Pourtant, les superficies allouées à la culture des plantes fourragères, dont au foin, contribuent à la réduction de l’érosion, à l’amélioration de la qualité de l’eau, à la réduction de l’utilisation de pesticides et à la réduction de fertilisation azotée, énumère le président du CQPF.  

« Ces gens-là, qui sont les meilleurs élèves de la classe en matière d’agriculture durable, ne peuvent pas recevoir de rétribution pour leur bon travail, déplore Vincent Audet. On veut rétribuer les bonnes pratiques et on récompense ceux qui commencent.

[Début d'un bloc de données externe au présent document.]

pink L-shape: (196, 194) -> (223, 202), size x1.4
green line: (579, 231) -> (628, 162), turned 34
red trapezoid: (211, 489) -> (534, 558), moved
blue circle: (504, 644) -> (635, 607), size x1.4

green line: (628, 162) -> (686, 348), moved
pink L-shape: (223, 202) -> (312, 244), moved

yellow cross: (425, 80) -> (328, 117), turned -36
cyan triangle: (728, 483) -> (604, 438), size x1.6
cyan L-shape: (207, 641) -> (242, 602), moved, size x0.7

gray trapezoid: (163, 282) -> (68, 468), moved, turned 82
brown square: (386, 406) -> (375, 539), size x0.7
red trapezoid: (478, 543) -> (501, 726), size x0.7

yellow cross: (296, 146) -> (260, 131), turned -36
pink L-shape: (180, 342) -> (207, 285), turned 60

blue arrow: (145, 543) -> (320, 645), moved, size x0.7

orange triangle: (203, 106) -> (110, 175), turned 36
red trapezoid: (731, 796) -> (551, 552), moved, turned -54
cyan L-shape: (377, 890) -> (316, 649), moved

Mais ceux qui le font depuis des années n’y ont pas droit. »

Selon les données relevées dans le « Plan stratégique de la filière des plantes fourragères pérennes 2025-2030 », les superficies en cultures fourragères ont chuté de 22 % entre 2001 et 2021. Photo : Martin Ménard/Archives TCN

Réflexion

M. Audet affirme qu’aucune représentation officielle n’a encore été faite auprès du ministère de l’Agriculture, des Pêcheries et de l’Alimentation. Les discussions réalisées à cet effet au cours des derniers mois par le CQPF avec différents intervenants lui ont toutefois permis de confirmer que ses arguments tiennent la route. 

« Historiquement, ça a toujours été tenu pour acquis que les producteurs laitiers et de bœuf avaient besoin d’avoir des prairies et des pâturages et que ça faisait partie de leur modèle d’affaires », relève M. Audet, qui croit que les choses devraient être vues d’un autre œil. 

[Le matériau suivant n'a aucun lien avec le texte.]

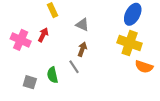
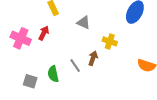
yellow cross: (130, 43) -> (110, 41), moved, size x0.6
brown arrow: (82, 49) -> (93, 58), moved

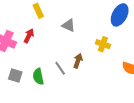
yellow cross: (110, 41) -> (103, 44), moved
gray square: (30, 81) -> (15, 75), moved

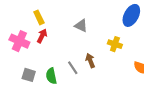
yellow rectangle: (38, 11) -> (39, 17), moved
brown arrow: (78, 61) -> (90, 61), turned -40

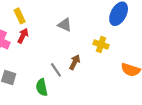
brown arrow: (90, 61) -> (75, 62), turned 48
green semicircle: (51, 76) -> (42, 87), moved

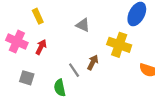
red arrow: (23, 36) -> (41, 47), moved
yellow cross: (101, 45) -> (119, 45), size x1.5

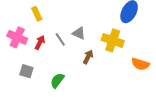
gray triangle: (83, 25) -> (79, 33), moved
gray line: (74, 70) -> (60, 39), moved
green semicircle: (60, 88) -> (57, 80), turned 49

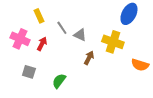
gray line: (60, 39) -> (62, 28), moved

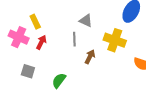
yellow rectangle: (39, 16) -> (35, 22), moved
gray line: (62, 28) -> (74, 39), moved, turned 32
gray triangle: (80, 35) -> (86, 21), moved

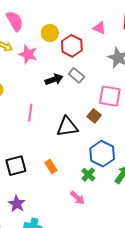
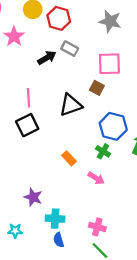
pink star: (28, 54) -> (14, 36), turned 30
black square: (16, 166) -> (27, 125), moved
orange rectangle: (51, 166) -> (69, 158), moved

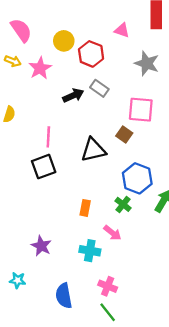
orange rectangle: (69, 158) -> (85, 208), turned 48
cyan cross: (55, 219) -> (90, 251), moved
blue semicircle: (59, 240) -> (64, 296), size x1.5

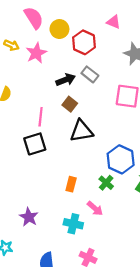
pink semicircle: (21, 30) -> (34, 18), moved
brown square: (124, 135) -> (70, 104), moved

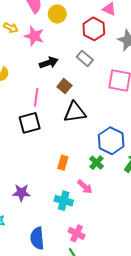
red hexagon: (84, 42) -> (94, 29), moved
pink star: (36, 53) -> (34, 36), turned -30
black arrow: (66, 80) -> (49, 63), moved
purple star: (29, 217) -> (21, 193), turned -30

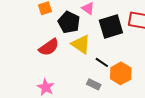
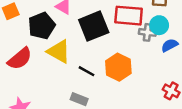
black pentagon: (69, 22) -> (42, 26), turned 30
orange hexagon: (121, 73) -> (118, 67), moved

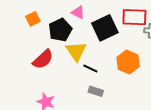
yellow triangle: (59, 51) -> (76, 51), turned 30
black line: (87, 71) -> (90, 68), moved

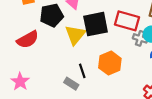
yellow triangle: (76, 51) -> (75, 35), moved
black line: (90, 68) -> (82, 71), moved, turned 32

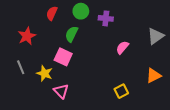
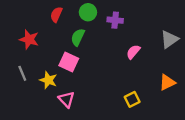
red star: (27, 36) -> (29, 39), turned -30

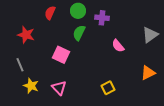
green semicircle: (78, 37) -> (79, 33), moved
pink semicircle: (133, 52) -> (118, 46), turned -80
yellow star: (48, 80) -> (31, 86), moved
yellow square: (132, 99) -> (108, 88), moved

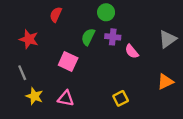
green circle: (78, 11) -> (106, 12), moved
purple cross: (102, 18) -> (113, 37), moved
pink triangle: (59, 88) -> (66, 98), turned -35

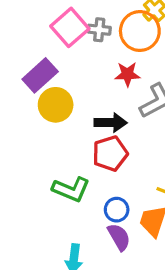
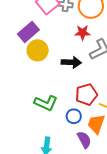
red pentagon: (110, 154) -> (86, 94), moved
purple semicircle: (119, 237) -> (84, 140), moved

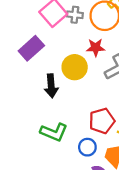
yellow circle: (38, 50) -> (75, 67), moved
black arrow: (71, 62) -> (51, 86), moved, turned 84

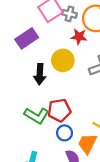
red star: (96, 48) -> (79, 37), moved
red pentagon: (102, 121) -> (59, 110), moved

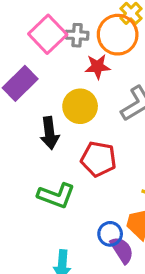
red pentagon: (59, 110) -> (98, 159), moved, turned 30
blue circle: (65, 133) -> (110, 234), moved

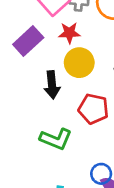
red star: (98, 67) -> (69, 33), moved

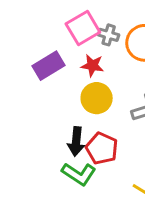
black arrow: (52, 85) -> (76, 141), moved
green L-shape: (56, 139) -> (79, 174), moved

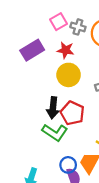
pink square: (83, 28) -> (58, 22), size x0.7

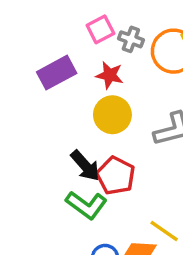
black arrow: (53, 108) -> (85, 166), turned -50

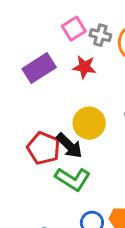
yellow circle: (112, 115) -> (89, 123), moved
red pentagon: (116, 176) -> (44, 148), moved

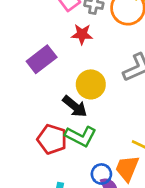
purple rectangle: (39, 68) -> (42, 59), moved
red pentagon: (44, 148) -> (52, 139), moved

« Je suis d’accord avec le principe, affirme le producteur et commerçant de foin, Robert Bouffard, d’Ayer’s Cliff, en Estrie. Si les producteurs de grains l’ont (la rétribution), pourquoi les producteurs de foin ne pourraient pas l’avoir? Si ça peut aider des agriculteurs, c’est tant mieux. De notre côté, on essaie quand même de se débrouiller avec nos affaires. »

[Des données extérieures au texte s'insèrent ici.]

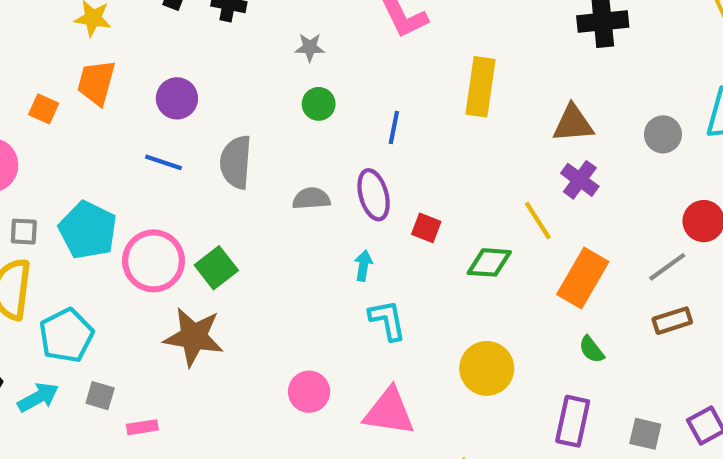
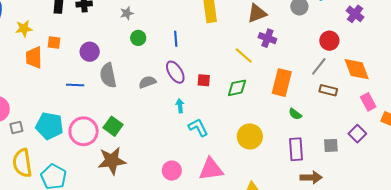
purple circle: (177, 98) -> (90, 52), moved
orange square: (44, 109) -> (54, 42), moved
yellow line: (538, 221) -> (244, 56), moved
gray square: (24, 232) -> (16, 127), moved
brown rectangle: (672, 321) -> (328, 90), turned 48

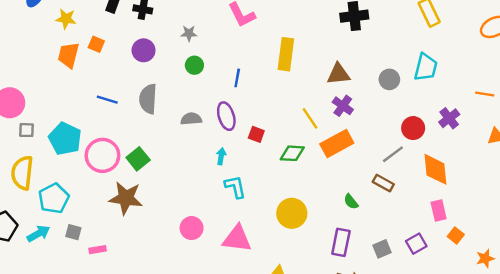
purple cross: (355, 14) -> (449, 118), moved
purple circle: (90, 52) -> (144, 50), moved
orange rectangle: (282, 83) -> (337, 143), moved, turned 32
brown rectangle: (328, 90) -> (383, 183), moved
gray square: (331, 145) -> (382, 249), turned -35

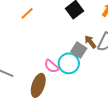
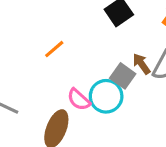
orange line: (27, 13) -> (54, 49), moved

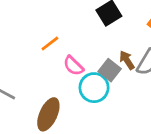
pink semicircle: (79, 99) -> (73, 66), moved

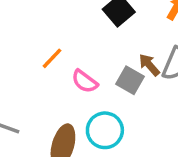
cyan circle: (94, 88) -> (105, 130), moved

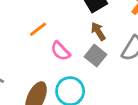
brown arrow: (149, 65) -> (98, 31), moved

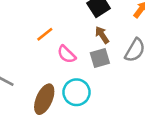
gray square: (95, 56) -> (100, 58), turned 36

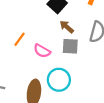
gray square: (100, 58) -> (70, 46), turned 35

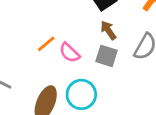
orange line: (20, 39) -> (46, 44), moved

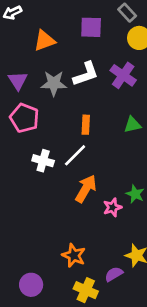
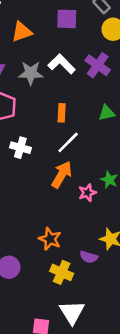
white L-shape: (86, 74) -> (62, 64), turned -116
white line: (75, 155) -> (68, 142), moved
purple semicircle: (114, 274) -> (89, 257), turned -132

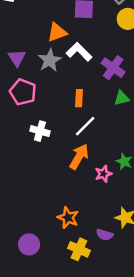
orange triangle: (22, 32) -> (57, 32), moved
purple cross: (98, 65) -> (113, 68), moved
gray star: (31, 73) -> (50, 60), turned -30

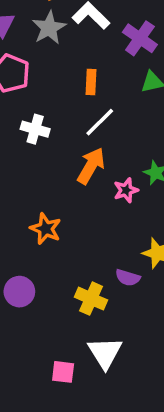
orange star: (68, 218) -> (46, 229), moved

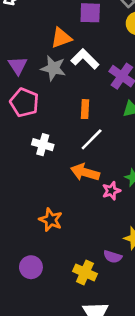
gray star: (49, 28) -> (53, 68), turned -30
orange arrow: (91, 166) -> (85, 172), turned -104

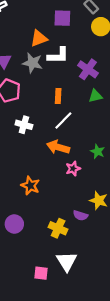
white L-shape: (85, 59) -> (58, 55), turned 135
pink star: (111, 191) -> (73, 169), moved

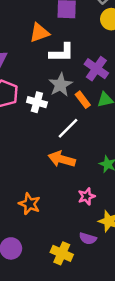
gray star: (32, 63) -> (60, 85), moved, turned 30
orange rectangle: (58, 96) -> (83, 100), moved, turned -40
white cross: (24, 125) -> (37, 102), moved
pink star: (73, 169) -> (87, 196), moved

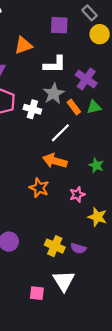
orange triangle: (39, 33) -> (23, 45), moved
orange star: (29, 204) -> (39, 188), moved
purple semicircle: (88, 239) -> (78, 248), moved

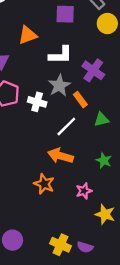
green triangle: (94, 107) -> (101, 119), moved

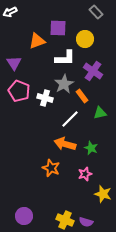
purple square: (65, 14) -> (58, 28), moved
yellow circle: (107, 24) -> (85, 39), moved
green star: (104, 160) -> (91, 148), moved

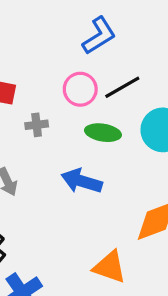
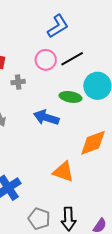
green ellipse: (103, 133) -> (71, 97), moved

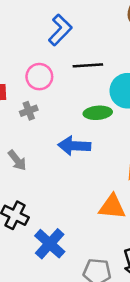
black line: (72, 59) -> (88, 65), turned 40
pink circle: (46, 60) -> (39, 77), moved

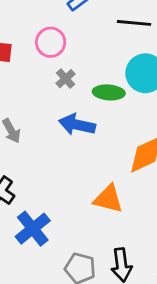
black line: (88, 65) -> (134, 23), moved
gray cross: (29, 111) -> (66, 79), moved, turned -30

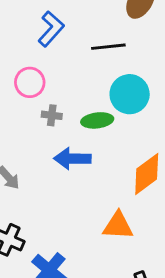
gray cross: (66, 79) -> (52, 115), turned -30

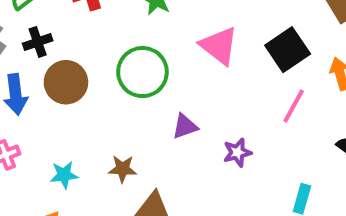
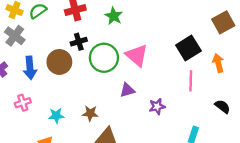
black cross: (38, 42) -> (79, 42), moved
pink triangle: (219, 46) -> (137, 55), moved
pink line: (294, 106) -> (191, 81), turned -30

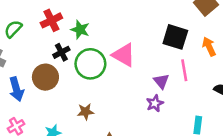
green star: (114, 16) -> (80, 30), moved
black square: (188, 48) -> (175, 37), turned -30
purple triangle: (127, 90) -> (161, 81), moved, turned -42
brown star: (90, 113) -> (86, 112), moved

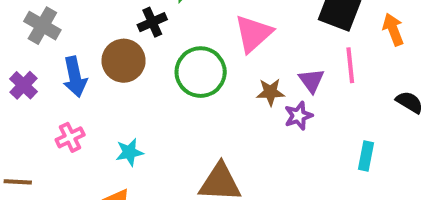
pink triangle: (124, 55) -> (253, 34), turned 45
green circle: (90, 64) -> (201, 72), moved
brown star: (86, 112) -> (270, 92), moved

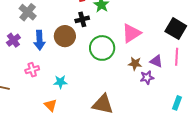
purple triangle: (311, 81) -> (156, 61), turned -40

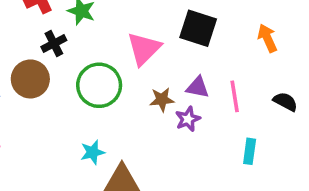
black square: (176, 29) -> (198, 28), moved
pink line: (177, 57) -> (235, 96), moved
cyan star: (60, 82) -> (93, 152), moved

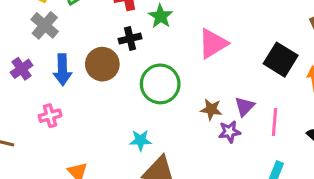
black square: (198, 28) -> (281, 60), moved
pink triangle: (144, 49) -> (213, 43), moved
purple triangle: (198, 87) -> (245, 106), turned 50

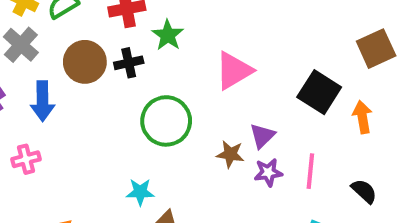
brown circle: (102, 64) -> (85, 62), moved
purple triangle: (245, 106) -> (262, 136), moved
purple star: (229, 132) -> (268, 172), moved

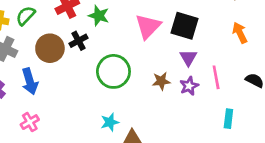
black square: (319, 92) -> (184, 26), moved
purple triangle: (262, 136) -> (188, 58), moved

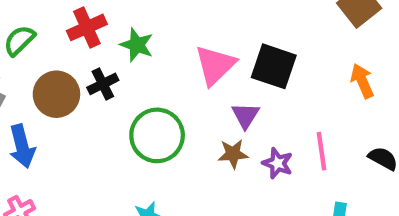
purple triangle: (188, 58) -> (245, 115), moved
purple star: (189, 86) -> (278, 163), turned -30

« C’est une bonne réflexion à avoir, estime également David Normandin, de Norfoin, à Saint-Césaire. Pour des ­producteurs de foin, ça serait le fun parce que nos terres ne sont jamais à nues. »

Stabiliser les superficies

Une potentielle rétribution à titre de pratiques agroenvironnementales pourrait permettre de stabiliser les superficies de plantes fourragères pérennes en culture, calcule Vincent Audet. 

De plus en plus, on voit des producteurs qui choisissent de remplacer leurs prairies et leurs pâturages par des cultures annuelles. Mais si on rétribuait les producteurs pour qu’ils conservent leurs plantes pérennes dans leur production, on améliorerait notre bilan pour le plan d’agriculture durable.

Vincent Audet, président du CQPF

Selon les données relevées dans le « Plan stratégique de la filière des plantes fourragères pérennes 2025-2030 », les superficies en culture ont chuté de 22 % entre 2001 et 2021, tandis que celles allouées aux grains ont augmenté, mais dans une moindre proportion, durant la même période. 

Dans le contexte où la guerre commerciale avec les États-Unis semble vouloir compliquer les exportations de foin au sud de la frontière, où 97 % des ventes sont réalisées, l’augmentation des superficies en culture de plantes fourragères pourrait présenter des avantages, calcule le président du CQPF. 

« Si on a plus d’hectares, on pourra fournir des ­acheteurs qui cherchent de grands volumes et aller chercher de nouveaux marchés », est convaincu Vincent Audet. 

Chose certaine, le programme de Rétribution agroenvironnementale, instauré en 2022, connaît un fort engouement. La totalité de l’aide financière disponible pour 2025 a rapidement été accordée. La période ­d’inscription, qui débutait le 5 mars, est terminée, souligne la Financière agricole du Québec.  

Le total de l’aide directe aux entreprises dans le cadre de cette mesure phare du Plan d’agriculture durable 2020-2030 (PAD) atteindra 122 millions $, a souligné le MAPAQ.